Data entries:
[Start of Attachment]

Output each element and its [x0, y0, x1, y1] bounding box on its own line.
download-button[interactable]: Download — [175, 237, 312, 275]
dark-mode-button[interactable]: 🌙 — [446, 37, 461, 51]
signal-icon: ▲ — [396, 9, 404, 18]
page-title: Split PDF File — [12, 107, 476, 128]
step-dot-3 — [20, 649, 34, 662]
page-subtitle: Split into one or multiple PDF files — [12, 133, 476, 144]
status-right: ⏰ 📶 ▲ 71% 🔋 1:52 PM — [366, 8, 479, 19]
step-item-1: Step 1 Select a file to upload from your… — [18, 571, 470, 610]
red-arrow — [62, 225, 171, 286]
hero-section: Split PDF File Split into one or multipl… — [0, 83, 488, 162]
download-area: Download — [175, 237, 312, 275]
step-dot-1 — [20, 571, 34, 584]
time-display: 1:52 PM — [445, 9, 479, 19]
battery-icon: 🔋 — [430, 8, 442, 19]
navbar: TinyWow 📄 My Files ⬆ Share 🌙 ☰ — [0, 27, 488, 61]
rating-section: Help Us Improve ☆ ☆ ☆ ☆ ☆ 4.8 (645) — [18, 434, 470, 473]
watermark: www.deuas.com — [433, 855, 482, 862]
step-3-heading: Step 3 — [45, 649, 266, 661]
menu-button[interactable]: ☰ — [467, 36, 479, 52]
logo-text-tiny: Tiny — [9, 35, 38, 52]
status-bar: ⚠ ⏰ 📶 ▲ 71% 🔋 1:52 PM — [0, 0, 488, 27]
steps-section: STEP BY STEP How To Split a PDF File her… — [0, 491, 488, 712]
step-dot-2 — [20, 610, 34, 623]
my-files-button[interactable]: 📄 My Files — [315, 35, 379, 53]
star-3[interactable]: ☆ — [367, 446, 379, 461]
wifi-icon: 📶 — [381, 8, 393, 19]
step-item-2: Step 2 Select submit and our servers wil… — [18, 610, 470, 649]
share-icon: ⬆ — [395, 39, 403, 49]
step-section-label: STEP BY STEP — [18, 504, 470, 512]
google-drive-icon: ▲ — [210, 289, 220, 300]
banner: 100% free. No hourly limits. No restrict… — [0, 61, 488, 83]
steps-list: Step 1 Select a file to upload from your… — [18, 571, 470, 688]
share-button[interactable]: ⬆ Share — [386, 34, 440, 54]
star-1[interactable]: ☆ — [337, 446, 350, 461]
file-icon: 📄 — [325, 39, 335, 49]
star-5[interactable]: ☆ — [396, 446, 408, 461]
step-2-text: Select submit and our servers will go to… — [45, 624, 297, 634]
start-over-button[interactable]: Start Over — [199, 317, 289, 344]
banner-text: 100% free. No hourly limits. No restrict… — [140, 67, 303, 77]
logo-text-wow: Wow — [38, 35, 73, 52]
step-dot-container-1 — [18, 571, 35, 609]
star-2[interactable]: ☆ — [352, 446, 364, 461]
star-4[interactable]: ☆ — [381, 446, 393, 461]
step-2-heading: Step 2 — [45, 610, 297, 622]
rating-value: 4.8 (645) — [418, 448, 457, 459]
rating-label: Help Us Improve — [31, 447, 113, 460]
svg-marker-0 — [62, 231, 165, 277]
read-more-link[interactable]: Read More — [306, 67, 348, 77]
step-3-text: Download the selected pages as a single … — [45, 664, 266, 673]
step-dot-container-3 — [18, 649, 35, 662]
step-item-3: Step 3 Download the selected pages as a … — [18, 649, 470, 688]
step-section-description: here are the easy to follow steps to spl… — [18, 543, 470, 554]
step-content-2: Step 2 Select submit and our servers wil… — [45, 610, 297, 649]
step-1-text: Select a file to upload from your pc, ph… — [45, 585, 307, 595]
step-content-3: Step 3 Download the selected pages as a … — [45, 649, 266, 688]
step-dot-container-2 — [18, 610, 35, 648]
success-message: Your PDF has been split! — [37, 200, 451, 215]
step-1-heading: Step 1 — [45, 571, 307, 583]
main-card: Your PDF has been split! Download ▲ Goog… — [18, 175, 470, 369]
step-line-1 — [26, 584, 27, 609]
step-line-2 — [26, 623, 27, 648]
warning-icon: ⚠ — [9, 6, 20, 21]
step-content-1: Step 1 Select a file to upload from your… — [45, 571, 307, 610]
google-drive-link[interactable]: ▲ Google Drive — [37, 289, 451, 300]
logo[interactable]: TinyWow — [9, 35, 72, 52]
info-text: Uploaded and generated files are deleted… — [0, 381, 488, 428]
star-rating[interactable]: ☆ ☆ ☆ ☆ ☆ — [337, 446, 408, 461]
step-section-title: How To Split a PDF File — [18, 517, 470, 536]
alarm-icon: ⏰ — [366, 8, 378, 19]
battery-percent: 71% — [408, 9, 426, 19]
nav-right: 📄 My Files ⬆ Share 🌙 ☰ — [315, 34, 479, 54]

[End of Attachment]

* _YOUR ASSIGNMENT_
Show all lines from the data above in which the word "Improve" appears.

* _YOUR RESPONSE_
rating-section: Help Us Improve ☆ ☆ ☆ ☆ ☆ 4.8 (645) — [18, 434, 470, 473]
rating-label: Help Us Improve — [31, 447, 113, 460]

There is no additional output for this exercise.